O vice-presidente da ALE-AM, deputado Carlinhos Bessa (PV), disse que assistiu a uma entrevista de Sóstenes Cavalcante em que o deputado federal declarou que a criança é inimputável e não pagará pelo crime. Bessa afirma que o deputado induz as pessoas ao erro, porque os responsáveis pela criança deverão ser responsabilizados.

“Eu fiquei pensando: 'então quem vai pagar pelo crime?' Porque o médico, se fizer o aborto, vai pagar pelo crime. O pai e a mãe é cumplice, vão pagar pelo crime. E a criança acima de 14 anos também vai pagar pelo crime, vai cumprir medida socioeducativa. Então, eu fiquei abismado pela falta de conhecimento jurídico que um deputado federal possa ter.
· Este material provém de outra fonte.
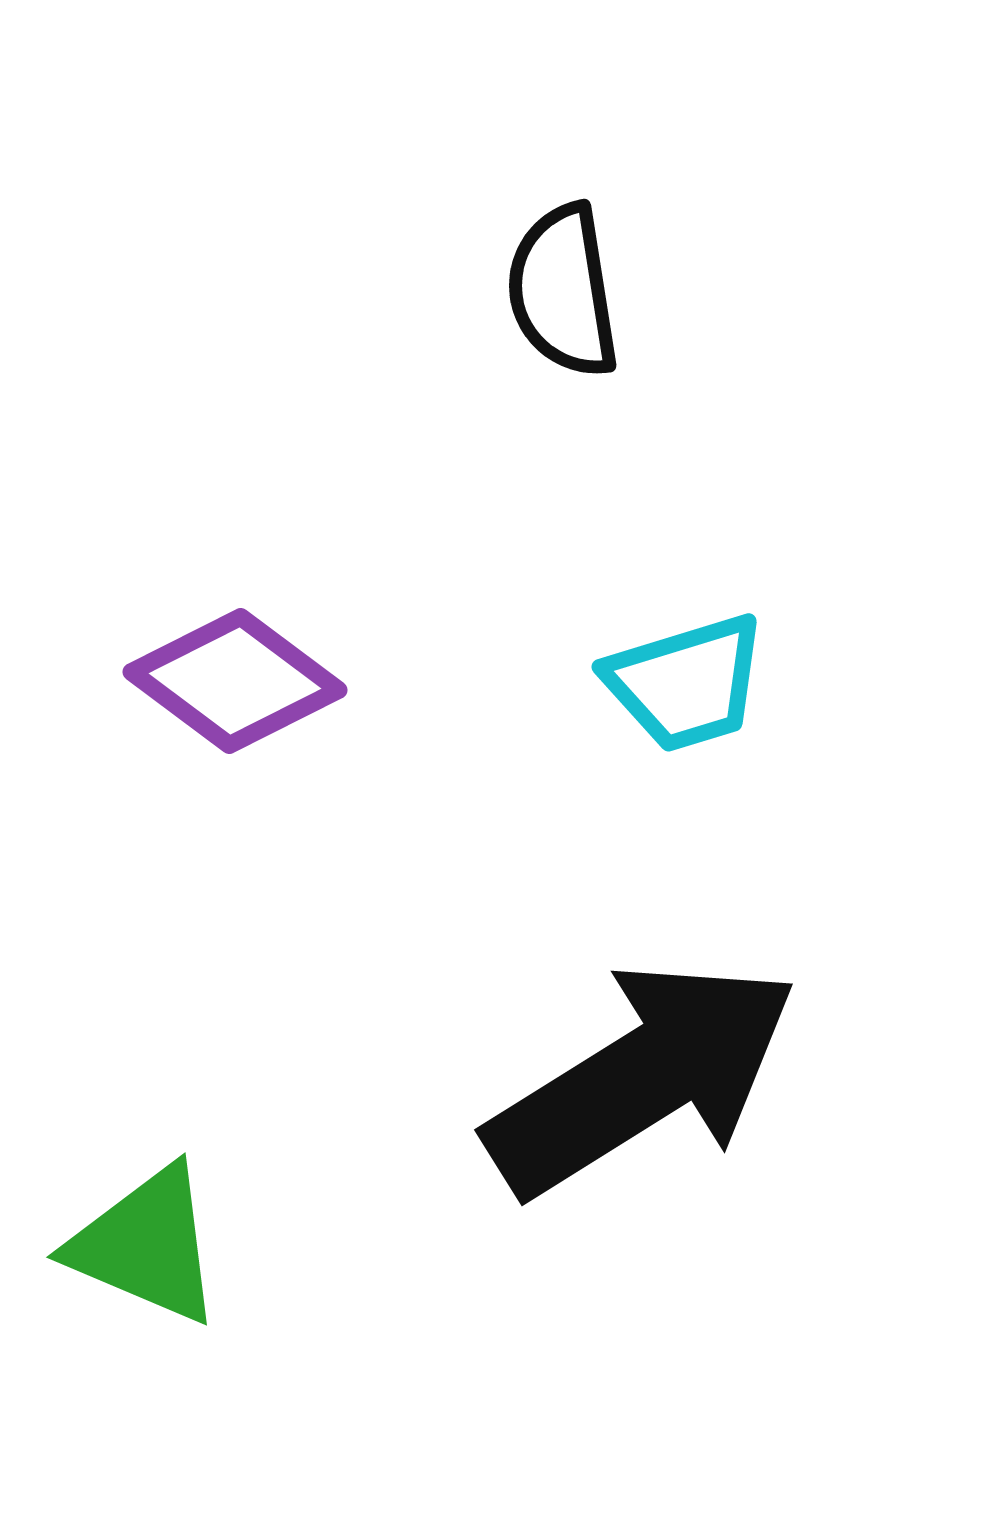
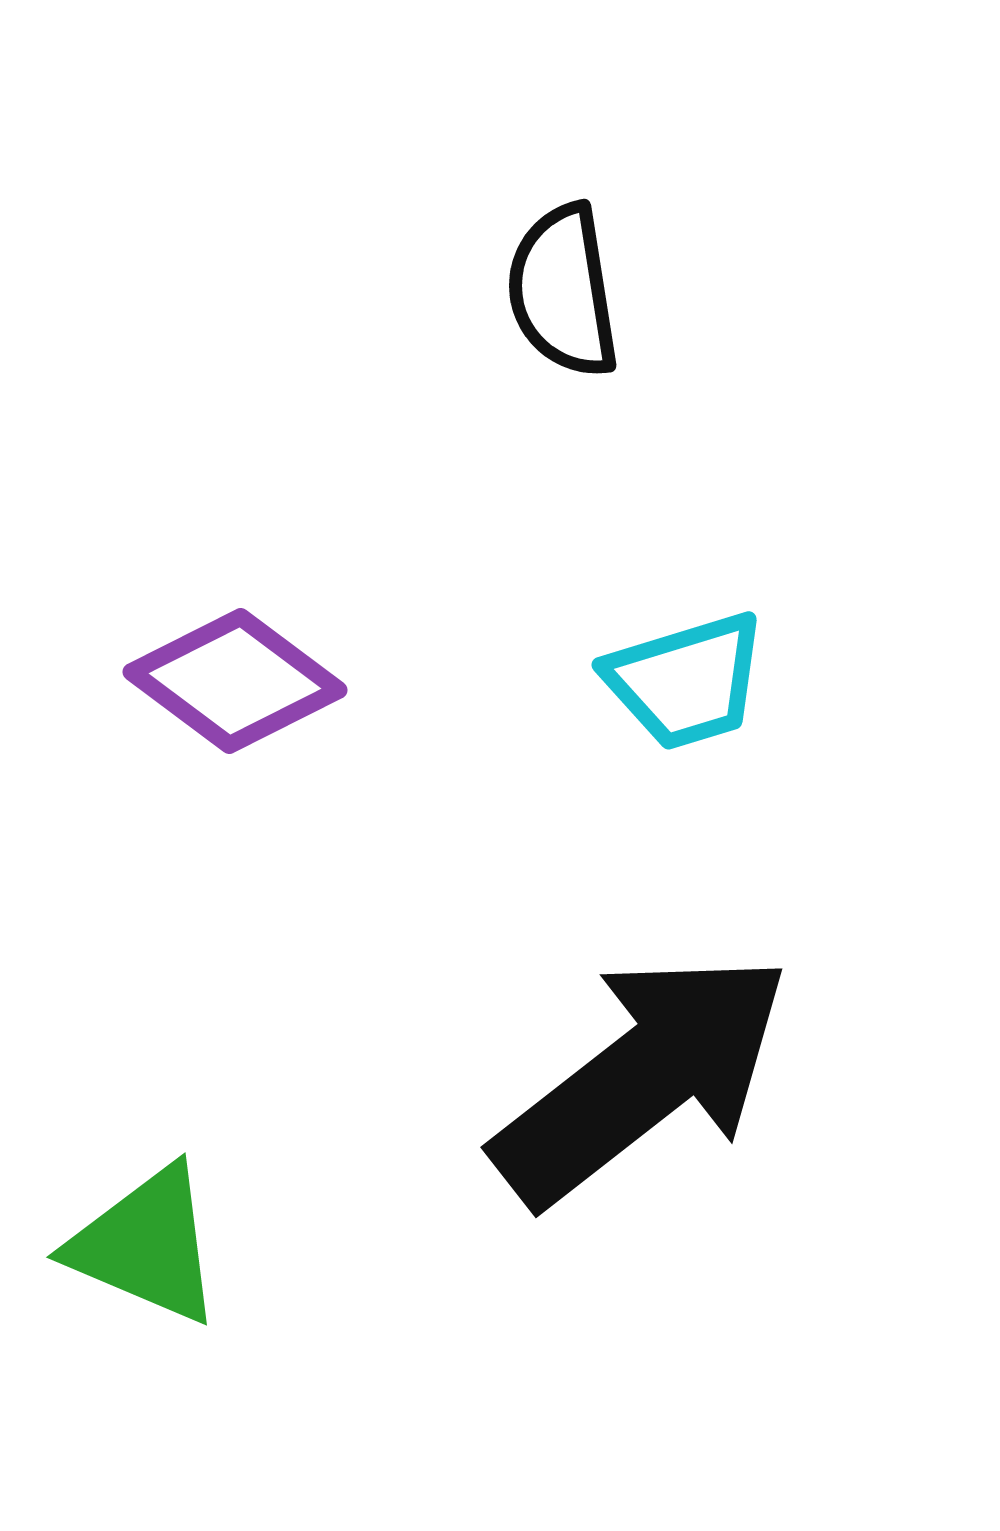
cyan trapezoid: moved 2 px up
black arrow: rotated 6 degrees counterclockwise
É como o deputado Rozenha falou, tem que ser estuado”, disse.

Bessa lembrou ainda de um caso trazido por Alessandra Campelo na última semana em que uma jovem foi estuprada e teve dois filhos do próprio pai e só teve coragem de denunciar o abuso após seus 20 anos. A deputada finalizou seu discurso chamando o projeto de hipócrita, “a arte de pregar em público o que você não faz no privado”.

“É a hipocrisia travestida de uma ideologia. É a hipocrisia de homens que tem amantes, de homens que muitas vezes não permitem que uma mulher tenha um filho fora do casamento para que o caso não seja descoberto. É a hipocrisia de gente que não aceitaria se uma filha sua, uma irmã sua, uma pessoa de dentro de sua casa fosse estuprada e tivesse o filho de um estuprador. É querer jogar para as mulheres, principalmente as mais pobres, as pessoas que não tem acesso a médico, ao aborto, mesmo em casos de estupro”, disse.

De licença-maternidade, a deputada estadual Mayra Dias (Avante) utilizou suas redes sociais para se posicionar contra a proposta e disse que o projeto de Sóstenes Cavalcante é uma ameaça aos direitos das mulheres.

"A maioria dos casos de estupro contra crianças é cometido dentro da própria família, um dos grandes motivos pelos quais as crianças, que são vítimas, não falam. E muitas vezes não entendem. O PL 1904 é uma ameaça aos direitos das mulheres e meninas. Meninas e mulheres jamais deveriam ter penas mais severas que seus agressores. Devemos lutar por direitos, por saúde pública de qualidade e por justiça", disse.